• EXERCISE REQUIREMENTS: The complete set of records should be given again verbatim.

RECORD SET Block Start

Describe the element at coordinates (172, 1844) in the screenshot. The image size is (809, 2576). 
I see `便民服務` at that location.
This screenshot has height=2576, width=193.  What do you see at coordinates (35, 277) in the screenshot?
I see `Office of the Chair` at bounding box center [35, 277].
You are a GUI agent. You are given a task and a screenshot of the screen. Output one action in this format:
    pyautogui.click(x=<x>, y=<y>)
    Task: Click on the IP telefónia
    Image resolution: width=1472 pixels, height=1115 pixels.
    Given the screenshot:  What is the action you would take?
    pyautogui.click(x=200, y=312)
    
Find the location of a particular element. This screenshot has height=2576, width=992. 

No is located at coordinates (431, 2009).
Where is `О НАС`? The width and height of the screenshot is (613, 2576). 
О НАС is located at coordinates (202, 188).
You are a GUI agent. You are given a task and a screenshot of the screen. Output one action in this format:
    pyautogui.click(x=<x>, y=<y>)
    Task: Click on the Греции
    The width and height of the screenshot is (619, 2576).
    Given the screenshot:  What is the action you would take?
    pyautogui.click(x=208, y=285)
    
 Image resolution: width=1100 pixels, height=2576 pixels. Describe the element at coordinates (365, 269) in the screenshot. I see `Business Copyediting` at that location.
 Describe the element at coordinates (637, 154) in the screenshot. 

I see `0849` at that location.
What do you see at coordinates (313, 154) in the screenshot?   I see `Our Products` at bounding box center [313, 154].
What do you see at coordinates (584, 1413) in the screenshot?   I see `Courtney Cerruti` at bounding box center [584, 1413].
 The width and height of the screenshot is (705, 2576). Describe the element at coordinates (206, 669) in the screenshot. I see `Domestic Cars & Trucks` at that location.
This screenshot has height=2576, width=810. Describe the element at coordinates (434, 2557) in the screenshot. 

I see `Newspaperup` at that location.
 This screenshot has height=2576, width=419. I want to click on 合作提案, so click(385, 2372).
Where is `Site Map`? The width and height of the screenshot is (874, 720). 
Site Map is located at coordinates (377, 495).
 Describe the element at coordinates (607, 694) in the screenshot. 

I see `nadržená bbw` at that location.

RECORD SET Block End

• RESULT FOR THIS EXERCISE:
Describe the element at coordinates (172, 1844) in the screenshot. The image size is (809, 2576). 
I see `便民服務` at that location.
This screenshot has height=2576, width=193.  What do you see at coordinates (35, 277) in the screenshot?
I see `Office of the Chair` at bounding box center [35, 277].
You are a GUI agent. You are given a task and a screenshot of the screen. Output one action in this format:
    pyautogui.click(x=<x>, y=<y>)
    Task: Click on the IP telefónia
    Image resolution: width=1472 pixels, height=1115 pixels.
    Given the screenshot:  What is the action you would take?
    pyautogui.click(x=200, y=312)
    
Find the location of a particular element. This screenshot has height=2576, width=992. 

No is located at coordinates (431, 2009).
Where is `О НАС`? The width and height of the screenshot is (613, 2576). 
О НАС is located at coordinates (202, 188).
You are a GUI agent. You are given a task and a screenshot of the screen. Output one action in this format:
    pyautogui.click(x=<x>, y=<y>)
    Task: Click on the Греции
    The width and height of the screenshot is (619, 2576).
    Given the screenshot:  What is the action you would take?
    pyautogui.click(x=208, y=285)
    
 Image resolution: width=1100 pixels, height=2576 pixels. Describe the element at coordinates (365, 269) in the screenshot. I see `Business Copyediting` at that location.
 Describe the element at coordinates (637, 154) in the screenshot. 

I see `0849` at that location.
What do you see at coordinates (313, 154) in the screenshot?   I see `Our Products` at bounding box center [313, 154].
What do you see at coordinates (584, 1413) in the screenshot?   I see `Courtney Cerruti` at bounding box center [584, 1413].
 The width and height of the screenshot is (705, 2576). Describe the element at coordinates (206, 669) in the screenshot. I see `Domestic Cars & Trucks` at that location.
This screenshot has height=2576, width=810. Describe the element at coordinates (434, 2557) in the screenshot. 

I see `Newspaperup` at that location.
 This screenshot has height=2576, width=419. I want to click on 合作提案, so click(385, 2372).
Where is `Site Map`? The width and height of the screenshot is (874, 720). 
Site Map is located at coordinates (377, 495).
 Describe the element at coordinates (607, 694) in the screenshot. 

I see `nadržená bbw` at that location.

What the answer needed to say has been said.